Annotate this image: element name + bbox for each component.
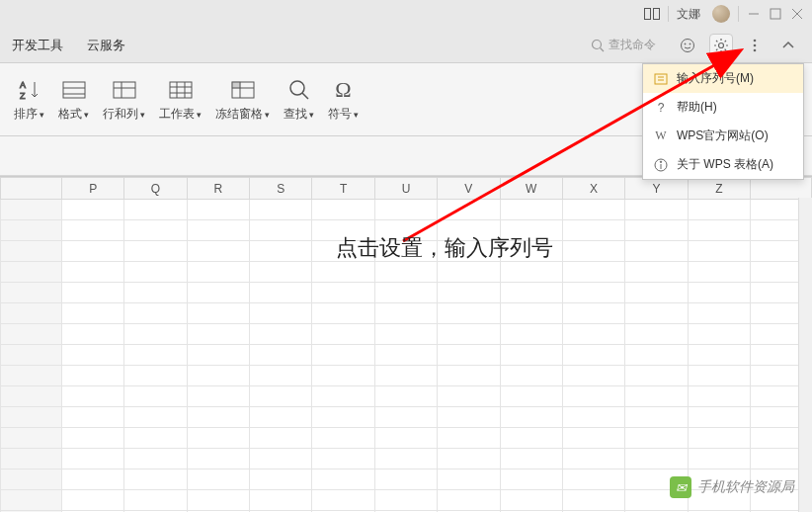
col-header[interactable]: Y [625,178,688,200]
cell[interactable] [562,490,624,511]
cell[interactable] [438,428,500,449]
cell[interactable] [562,262,624,283]
cell[interactable] [500,428,562,449]
cell[interactable] [688,407,750,428]
cell[interactable] [500,490,562,511]
cell[interactable] [62,262,124,283]
col-header[interactable]: Q [124,178,187,200]
cell[interactable] [500,407,562,428]
cell[interactable] [500,449,562,469]
cell[interactable] [250,407,312,428]
cell[interactable] [438,345,500,366]
cell[interactable] [688,241,750,262]
cell[interactable] [374,386,437,407]
menu-help[interactable]: ? 帮助(H) [643,93,803,122]
symbol-button[interactable]: Ω 符号▾ [328,76,359,123]
col-header[interactable]: S [250,178,312,200]
cell[interactable] [625,449,688,469]
cell[interactable] [688,303,750,324]
format-button[interactable]: 格式▾ [58,76,89,123]
cell[interactable] [500,283,562,303]
cell[interactable] [438,366,500,386]
cell[interactable] [625,324,688,345]
cell[interactable] [312,200,374,220]
row-header[interactable] [1,200,62,220]
gear-icon[interactable] [709,34,733,57]
cell[interactable] [124,303,187,324]
vertical-scrollbar[interactable] [798,198,812,512]
cell[interactable] [124,386,187,407]
cell[interactable] [62,220,124,241]
cell[interactable] [312,283,374,303]
cell[interactable] [500,324,562,345]
cell[interactable] [688,283,750,303]
cell[interactable] [625,262,688,283]
tab-dev[interactable]: 开发工具 [12,33,63,58]
cell[interactable] [562,283,624,303]
cell[interactable] [625,283,688,303]
col-header[interactable]: P [62,178,124,200]
cell[interactable] [250,490,312,511]
username[interactable]: 文娜 [677,6,700,23]
col-header[interactable]: V [438,178,500,200]
cell[interactable] [62,324,124,345]
cell[interactable] [625,386,688,407]
cell[interactable] [62,241,124,262]
cell[interactable] [124,366,187,386]
col-header[interactable]: U [374,178,437,200]
cell[interactable] [438,490,500,511]
sort-button[interactable]: AZ 排序▾ [14,76,44,123]
cell[interactable] [124,283,187,303]
row-header[interactable] [1,220,62,241]
row-header[interactable] [1,283,62,303]
cell[interactable] [688,324,750,345]
cell[interactable] [187,449,249,469]
cell[interactable] [374,407,437,428]
cell[interactable] [688,345,750,366]
cell[interactable] [374,200,437,220]
cell[interactable] [625,345,688,366]
cell[interactable] [374,449,437,469]
cell[interactable] [562,366,624,386]
cell[interactable] [562,345,624,366]
cell[interactable] [62,469,124,490]
spreadsheet-grid[interactable]: PQRSTUVWXYZ [0,176,812,512]
cell[interactable] [688,220,750,241]
cell[interactable] [250,324,312,345]
cell[interactable] [625,428,688,449]
cell[interactable] [374,262,437,283]
cell[interactable] [250,241,312,262]
cell[interactable] [312,366,374,386]
cell[interactable] [250,200,312,220]
cell[interactable] [124,200,187,220]
collapse-icon[interactable] [776,34,800,57]
row-header[interactable] [1,262,62,283]
cell[interactable] [312,345,374,366]
cell[interactable] [312,449,374,469]
cell[interactable] [500,366,562,386]
cell[interactable] [562,407,624,428]
cell[interactable] [562,428,624,449]
cell[interactable] [438,469,500,490]
cell[interactable] [688,366,750,386]
cell[interactable] [438,200,500,220]
cell[interactable] [625,303,688,324]
cell[interactable] [62,428,124,449]
cell[interactable] [625,407,688,428]
cell[interactable] [187,283,249,303]
cell[interactable] [688,262,750,283]
cell[interactable] [187,490,249,511]
minimize-button[interactable] [747,7,761,21]
maximize-button[interactable] [769,7,782,21]
cell[interactable] [500,469,562,490]
row-header[interactable] [1,303,62,324]
cell[interactable] [250,283,312,303]
cell[interactable] [187,366,249,386]
cell[interactable] [124,241,187,262]
cell[interactable] [625,241,688,262]
col-header[interactable]: Z [688,178,750,200]
cell[interactable] [187,200,249,220]
cell[interactable] [62,386,124,407]
row-header[interactable] [1,345,62,366]
cell[interactable] [374,366,437,386]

**Work instructions**
Copy every record above exactly, leaving out the pictures.

**Task result**
Annotate this image: element name + bbox for each component.
col-header[interactable]: Y [625,178,688,200]
cell[interactable] [562,490,624,511]
cell[interactable] [438,428,500,449]
cell[interactable] [562,262,624,283]
cell[interactable] [500,428,562,449]
cell[interactable] [688,407,750,428]
cell[interactable] [500,490,562,511]
cell[interactable] [62,262,124,283]
col-header[interactable]: Q [124,178,187,200]
cell[interactable] [500,407,562,428]
cell[interactable] [500,449,562,469]
cell[interactable] [250,407,312,428]
cell[interactable] [438,345,500,366]
cell[interactable] [688,241,750,262]
cell[interactable] [374,386,437,407]
menu-help[interactable]: ? 帮助(H) [643,93,803,122]
symbol-button[interactable]: Ω 符号▾ [328,76,359,123]
col-header[interactable]: S [250,178,312,200]
cell[interactable] [625,449,688,469]
cell[interactable] [688,303,750,324]
format-button[interactable]: 格式▾ [58,76,89,123]
cell[interactable] [500,283,562,303]
cell[interactable] [438,366,500,386]
cell[interactable] [625,324,688,345]
cell[interactable] [312,200,374,220]
row-header[interactable] [1,200,62,220]
gear-icon[interactable] [709,34,733,57]
cell[interactable] [124,303,187,324]
vertical-scrollbar[interactable] [798,198,812,512]
cell[interactable] [124,386,187,407]
cell[interactable] [62,220,124,241]
cell[interactable] [312,283,374,303]
cell[interactable] [500,324,562,345]
cell[interactable] [688,283,750,303]
cell[interactable] [625,262,688,283]
tab-dev[interactable]: 开发工具 [12,33,63,58]
cell[interactable] [562,283,624,303]
cell[interactable] [625,283,688,303]
col-header[interactable]: P [62,178,124,200]
cell[interactable] [250,490,312,511]
username[interactable]: 文娜 [677,6,700,23]
col-header[interactable]: V [438,178,500,200]
cell[interactable] [62,324,124,345]
cell[interactable] [625,386,688,407]
cell[interactable] [62,241,124,262]
cell[interactable] [124,366,187,386]
col-header[interactable]: U [374,178,437,200]
cell[interactable] [438,490,500,511]
sort-button[interactable]: AZ 排序▾ [14,76,44,123]
cell[interactable] [124,283,187,303]
row-header[interactable] [1,220,62,241]
row-header[interactable] [1,283,62,303]
cell[interactable] [688,324,750,345]
cell[interactable] [187,449,249,469]
cell[interactable] [374,407,437,428]
cell[interactable] [688,345,750,366]
cell[interactable] [374,200,437,220]
cell[interactable] [625,345,688,366]
cell[interactable] [374,449,437,469]
cell[interactable] [562,366,624,386]
cell[interactable] [562,345,624,366]
cell[interactable] [62,469,124,490]
spreadsheet-grid[interactable]: PQRSTUVWXYZ [0,176,812,512]
cell[interactable] [688,220,750,241]
cell[interactable] [250,324,312,345]
cell[interactable] [625,428,688,449]
cell[interactable] [374,262,437,283]
cell[interactable] [250,241,312,262]
cell[interactable] [312,366,374,386]
cell[interactable] [250,200,312,220]
cell[interactable] [124,200,187,220]
collapse-icon[interactable] [776,34,800,57]
row-header[interactable] [1,262,62,283]
cell[interactable] [312,345,374,366]
cell[interactable] [312,449,374,469]
cell[interactable] [500,366,562,386]
cell[interactable] [562,407,624,428]
cell[interactable] [562,428,624,449]
cell[interactable] [438,469,500,490]
cell[interactable] [688,366,750,386]
cell[interactable] [438,200,500,220]
cell[interactable] [625,303,688,324]
cell[interactable] [62,428,124,449]
cell[interactable] [625,407,688,428]
cell[interactable] [187,283,249,303]
cell[interactable] [688,262,750,283]
cell[interactable] [187,490,249,511]
minimize-button[interactable] [747,7,761,21]
maximize-button[interactable] [769,7,782,21]
cell[interactable] [500,469,562,490]
row-header[interactable] [1,303,62,324]
cell[interactable] [250,283,312,303]
cell[interactable] [187,366,249,386]
cell[interactable] [124,241,187,262]
cell[interactable] [625,241,688,262]
col-header[interactable]: Z [688,178,750,200]
cell[interactable] [187,200,249,220]
cell[interactable] [62,386,124,407]
row-header[interactable] [1,345,62,366]
cell[interactable] [374,366,437,386]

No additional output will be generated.